Servicio de Salud de Castilla-La Mancha, Complejo Hospitalario Universitario de Albacete, Servicio de Salud Mental, 02004, Albacete, Spain.
Departmento de Sistemas Informáticos, Universidad de Castilla-La Mancha, 02071, Albacete, Spain.
Sci Rep. 2023 Apr 12;13(1):6007. doi: 10.1038/s41598-023-31277-5.
The negative, mood-congruent cognitive bias described in depression, as well as excessive rumination, have been found to interfere with emotional processing. This study focuses on the assessment of facial recognition of emotions in patients with depression through a new set of dynamic virtual faces (DVFs). The sample consisted of 54 stable patients compared to 54 healthy controls. The experiment consisted in an emotion recognition task using non-immersive virtual reality (VR) with DVFs of six basic emotions and neutral expression. Patients with depression showed a worst performance in facial affect recognition compared to healthy controls. Age of onset was negatively correlated with emotion recognition and no correlation was observed for duration of illness or number of lifetime hospitalizations. There was no correlation for the depression group between emotion recognition and degree of psychopathology, excessive rumination, degree of functioning, or quality of life. Hence, it is important to improve and validate VR tools for emotion recognition to achieve greater methodological homogeneity of studies and to be able to establish more conclusive results.

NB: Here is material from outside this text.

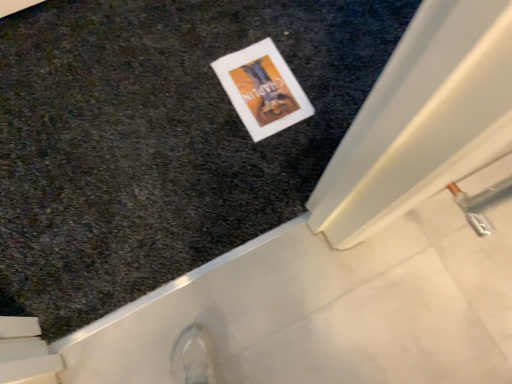 Locate an element on the screen. This screenshot has width=512, height=384. white paper at center is located at coordinates (262, 89).

Describe the element at coordinates (262, 89) in the screenshot. I see `white paper at center` at that location.

From the picture: What is the approximate width of white paper at center?

It is 11.95 inches.

This screenshot has width=512, height=384. Identify the location of white paper at center. (262, 89).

抑郁症中描述的消极、情绪一致的认知偏差以及过度反刍,已被发现会干扰情绪处理。本研究通过一组新的动态虚拟面孔 (DVF) 来关注评估抑郁症患者的面部情绪识别。该样本包括 54 名稳定期患者和 54 名健康对照。实验采用非沉浸式虚拟现实 (VR) 进行,使用六个基本情绪和中性表情的 DVF 进行情绪识别任务。与健康对照组相比,抑郁症患者在面部情感识别方面表现更差。发病年龄与情绪识别呈负相关,而患病时间或一生中住院次数与情绪识别无关。在抑郁症组中,情绪识别与精神病理学程度、过度反刍、功能程度或生活质量之间没有相关性。因此,重要的是要改进和验证 VR 工具的情绪识别功能,以实现研究方法的更大一致性,并能够得出更具结论性的结果。